A major portion of CE3K fell away in edits, particularly that of the lead character Roy Neary’s desire for escape. As portrayed by Richard Dreyfuss, Neary seeks refuge from his domestic, adventure-free life in model trains and dreams of Disneyland, of running away from adulthood. Some of these plotlines returned in 1978’s Special Edition edit of the film, at Spielberg’s request. What Columbia and EMI, the U.S. and European studios, wanted in return was a better view of the giant spacecraft at the end of the movie, inside and out. Remember that by this time, Star Wars had landed and the world now wanted more spaceships. Spielberg now disavows the spaceship additions as he feels it destroyed the mystery of the aliens. It’s more intriguing to know nothing about their culture inside the ship, but instead, we see it is a little like a massive apartment building featuring balconies where extraterrestrial life hangs out to take a look at what just moved in. Spielberg felt the concession was a step too far, and I agree.
BUT…it is the addition of these scenes which prompted the need for additional music. In that, Williams was able to thread back in the ideas Spielberg did want, including the Disney theme that was so central to Neary’s character. You can hear disjointed fragments of Pinocchio‘s “When You Wish Upon A Star” pop up from time to time, causing you to wonder if it was a mistake, an unintended cloning, or even a flat out rip-off. It isn’t until the conclusion where “When You Wish Upon A Star” is fully realized within the completely orchestrated rendition of the movie theme, expanding that five note “Hel-lo-how-are-you?” doorbell into a satisfying reverie. Yes, it tears up my eyes a bit. Shut up. You’re crying. Was it not for the much-maligned Special Edition cut, we wouldn’t have had that music and, expensive as I’m sure that endeavor was, I’m glad it exists.

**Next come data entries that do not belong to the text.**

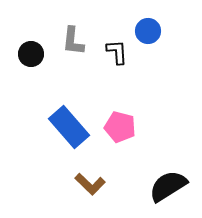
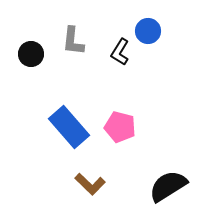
black L-shape: moved 3 px right; rotated 144 degrees counterclockwise
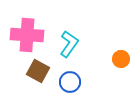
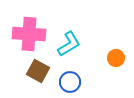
pink cross: moved 2 px right, 1 px up
cyan L-shape: rotated 24 degrees clockwise
orange circle: moved 5 px left, 1 px up
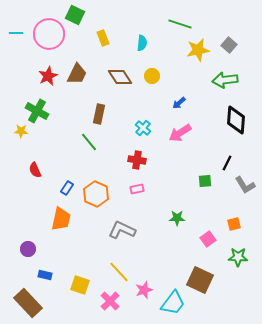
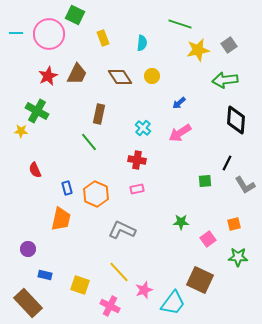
gray square at (229, 45): rotated 14 degrees clockwise
blue rectangle at (67, 188): rotated 48 degrees counterclockwise
green star at (177, 218): moved 4 px right, 4 px down
pink cross at (110, 301): moved 5 px down; rotated 18 degrees counterclockwise
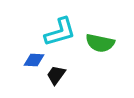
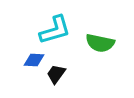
cyan L-shape: moved 5 px left, 2 px up
black trapezoid: moved 1 px up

The movie remains, after the mythology is washed off, a story about a man who abandons his family “to find himself,” a phrase so common to Boomers in the ’70s. I can easily see newer viewers watching this movie and not feeling a shred of sympathy for Roy Neary, and I don’t think they are wrong. He’s not a bad man, but he is a profoundly selfish man, and once you bite through the sugary glaze of his “journey,” that’s what you are left with – a very complicated narrative about a man who started a life with a unit of humans, and then abruptly sought out a different, unrelated family unit.
It is to Williams’ eternal credit that even if you don’t wind up liking the movie – and again, I do…in fact, I kind of love the movie, messed-up morality and all – there’s so much to love about the music that completes it. CE3K becomes a score that can be enjoyed out of context as much as within it. It’s not a score that, absent images, just sounds like washed down classical. I don’t think you could accuse that of any of Williams’ music, but without a doubt, definitely not this one.
It might not have the shark, or the dinosaur, or “the boy who lived,” but John Williams’ music for Close Encounters of the Third Kind does have a soul of its own, and that’s a rare feat for a movie’s musical accompaniment.